Yesterday I started a series of posts on creating better videos. The series came from some recent presentations I have given as a social media speaker on using video more effectively in your online marketing strategy. The first post dealt with picking the right angles for your indoor shots. Today we are going to tackle another one of the issues I see in too many videos. The fact that you feel like you are riding a roller coaster throughout the entire video due to the shakiness. If you wonder what I am talking about, here’s an example from one of my golf outings.
So how do we go about fixing this problem? Well, absolute easiest is to just use a tripod. It steadies your camera and removes all the shake. You can purchase one for anywhere from $20 for an inexpensive one to some that can cost you several thousands. Personally, I use a tripod/monopod combo from Sunpak that is around $85. (aff link) This tripod is a little taller than some of the others out there which comes in handy if you are taller or interviewing someone who is taller than 5’7″.

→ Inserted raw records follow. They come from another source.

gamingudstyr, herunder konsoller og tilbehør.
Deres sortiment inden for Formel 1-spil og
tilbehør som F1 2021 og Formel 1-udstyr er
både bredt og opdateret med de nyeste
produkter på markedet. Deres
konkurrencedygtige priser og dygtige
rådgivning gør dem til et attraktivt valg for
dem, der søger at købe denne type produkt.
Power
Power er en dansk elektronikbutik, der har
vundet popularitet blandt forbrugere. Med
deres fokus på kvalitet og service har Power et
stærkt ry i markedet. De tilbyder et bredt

In addition to this tripod, I also use a smaller lightweight one, but that can can be hard to use since it is so lightweight it causes some vibration when you try to do pan shots. The third tripod I carry in my bag always is a small desktop tripod. This one might get more use than any other tripod I own as it is with me all the time. It doesn’t always work the best with the DSLR camera due to the cameras weight, but with the pocket cameras it is perfect.

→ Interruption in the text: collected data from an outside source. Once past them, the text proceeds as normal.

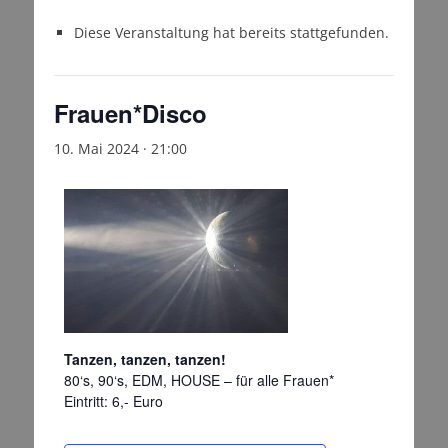
Diese Veranstaltung hat bereits stattgefunden.
Frauen*Disco
10. Mai 2024 · 21:00
Tanzen, tanzen, tanzen!
80‘s, 90‘s, EDM, HOUSE – für alle Frauen*
Eintritt: 6,- Euro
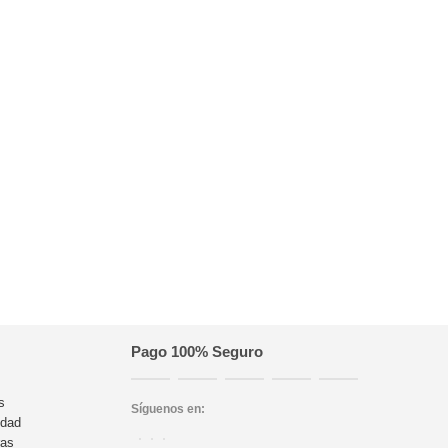
Pago 100% Seguro
s
Síguenos en:
idad
ras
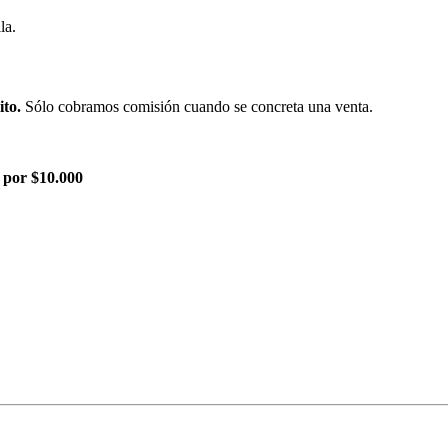
la.
ito.
Sólo cobramos comisión cuando se concreta una venta.
 por $10.000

Here is a quick demonstration video showing the importance of steadying your camera:
- Find a steady flat surface to sit/prop the camera. I’ve used everything from sidewalks, desks, railings, you name it to steady the camera. I’ve even used my wallet before to prop a camera up & get that perfect shot.
- Put your camera strap on & pull the camera tight against your neck. This will help to steady the camera more than just using your arms.
- Find something to lean on. If you can find something to lean your elbows against you can use your arms as a tripod fairly well.
These are just a few ideas, there are plenty more crazy things I’ve done in the past to try & get the right shot. Have you ever used any of the things I mentioned in the past? Or maybe you have another idea. If you do, please share!